Une fois par semaine durant six mois le vieux monsieur de quatre-vingt-un ans quitte son pavillon de banlieue, prend deux trains successifs pour étudier le voyage d'Ulysse au milieu de jeunes gens d'à peine vingt ans. « J'irais au fond et ne poserais pas de question » Tu parles ! Á peine installé, le père écoute puis participe activement, chef de l'opposition des théories universitaires, il emporte avec lui l'enthousiasme des jeunes étudiants. Á l'issu de ce séminaire, le père et le fils partirons ensemble pour une croisière en mer Egée sur les traces d'Ulysse. Daniel et Jay vivrons des moments inoubliables.

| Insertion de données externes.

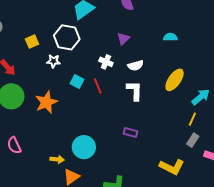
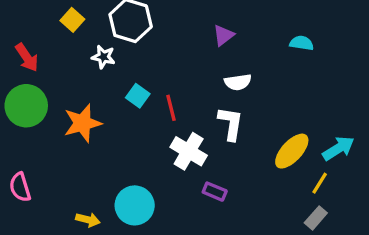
yellow square: (32, 42) -> (72, 20), turned -32
white cross: (106, 62) -> (189, 151), moved, size x1.5
yellow ellipse: (175, 80) -> (292, 151), moved

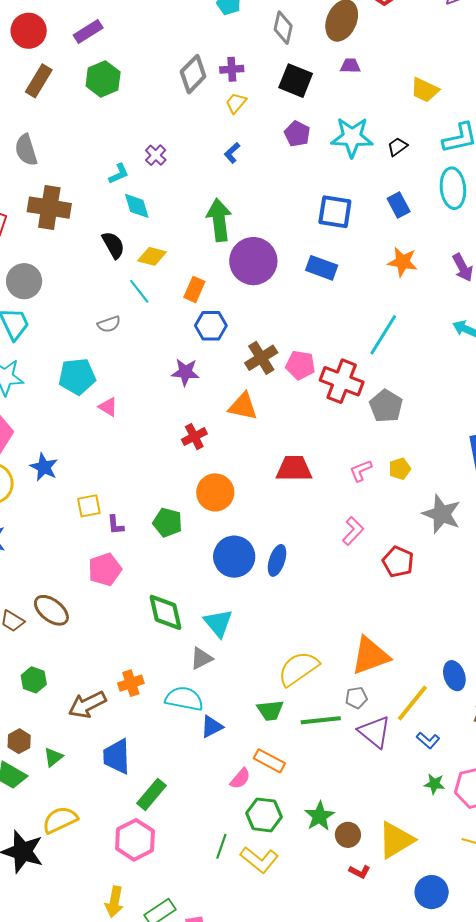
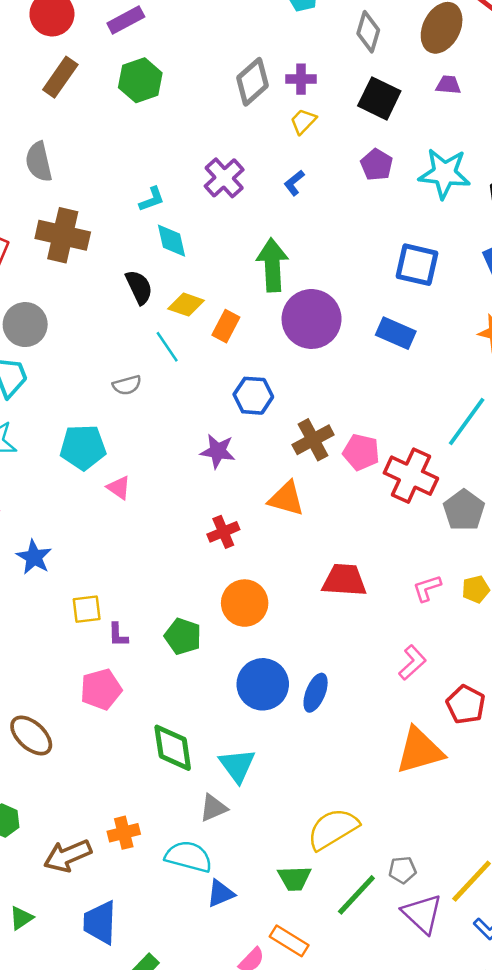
purple cross: (156, 155) -> (224, 178), moved, size x1.5
orange rectangle: (194, 289) -> (226, 326), moved
orange triangle: (370, 656) -> (420, 751), moved
green line: (321, 720) -> (356, 895), turned -45

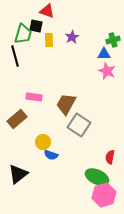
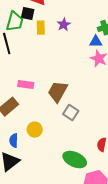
gray square: (79, 125) -> (71, 113), size x0.7
blue semicircle: (51, 155) -> (14, 141), moved, turned 72
green ellipse: (97, 177) -> (75, 160), moved

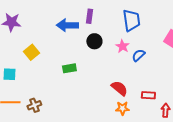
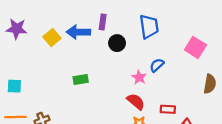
black circle: (94, 41) -> (117, 43), moved
pink star: (122, 46) -> (139, 77), moved
yellow square: (31, 52) -> (52, 38), moved

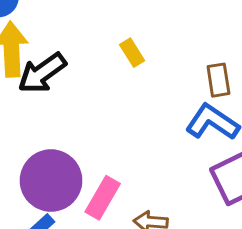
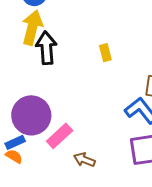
black arrow: (42, 73) -> (46, 48), turned 104

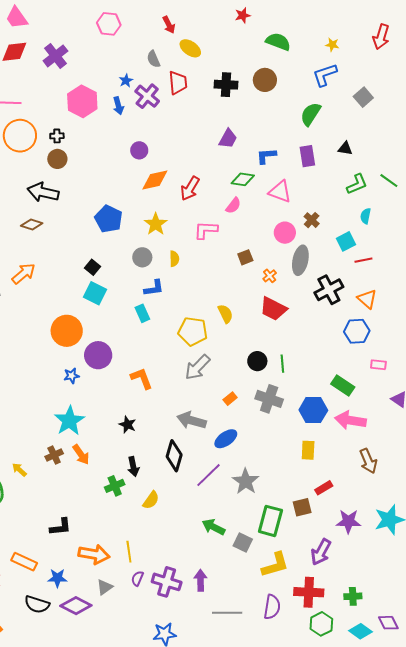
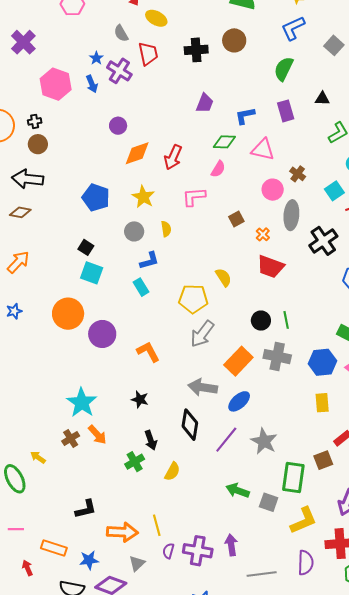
blue star: (72, 376) -> (14, 311), moved
orange rectangle: (230, 399) -> (238, 361), size x2.0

Daniel Mendelsohn, romancier et professeur de lettres classiques est persuadé que les littératures grecques et latines et ses Mythes fondateurs nous parlent de nous au XXIe siècle, avec « Une Odyssée, (soustitré un père, un fils, une épopée )» il nous le prouve à chaque page.
Grace à Laërte, Ulysse et Télémaque, l'écrivain explore et questionne le lien père-fils qui se tisse tout le long du récit d'Homère pour essayer de comprendre Jay, ce père si distant, si strict, ce père taiseux et inflexible en famille.
Durant ce séminaire il va aussi découvrir un père motivé, impliqué, parfois un peu trop, remettant en question les théories de son professeur de fils pour le plus grand plaisir des élèves sous le charme de l'octogénaire.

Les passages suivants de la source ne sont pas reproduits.